I wonder how many religious people are just like that rabbi. They give themselves to whatever they think are their religious obligations and that's that. God is referenced but not actually known in any personal way.

It is popular among some Bible believers to deny that they are religious. They say things such as, "My faith is not a religion; it's a relationship." Let's not be fooled by our pithy slogans. Spouting a creed doesn't make it real. Denying to have the kind of spirituality that the rabbi clearly expressed, doesn't automatically mean that we are any different from him.

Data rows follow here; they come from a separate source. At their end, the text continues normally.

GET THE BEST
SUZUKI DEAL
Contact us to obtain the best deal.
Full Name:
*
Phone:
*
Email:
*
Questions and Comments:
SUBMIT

Just because his type of religion is very structured and ours is less so, doesn't mean that ours is immune from the way religious activities can become the end-all of our so-called spiritual existence.

Through the Torah, God gave to ancient Israel clear directives regarding their religious life. It would have been easy to focus on those directives and lose sight of the God who gave them. But as we read these directives we see over and over again that it is all about God. We read at the start, "I will dwell among the people of Israel and will be their God" (Shemot / Exodus 29:45; ESV). Central to the life of ancient Israel was the understanding that the God who personally rescued them from oppression in Egypt lived in their midst. The keeping of God's directives was to be a response to God's presence among them, not simply the performance of rituals to support the religion.

This is similar to what a congregation of New Covenant believers would be told many years later:

Therefore, my beloved, as you have always obeyed, so now, not only as in my presence but much more in my absence, work out your own salvation with fear and trembling, for it is God who works in you, both to will and to work for his good pleasure. (Philippians 2:12,13)

The reference to "God who works in you" may be best understood as "God who works in your midst." The community was encouraged to live their lives with a sense of reverential awe, because God was in their midst. God's presence should have made a difference in everything they did both as individuals and as a community.

Please don't think that I am saying that the religious activities I listed earlier such as singing, praying, etc., are in any way undesirable for people who love God and want to serve him. But let us remember that these activities will only fulfill their God-intended purpose as we do them in response to him and his presence in our lives.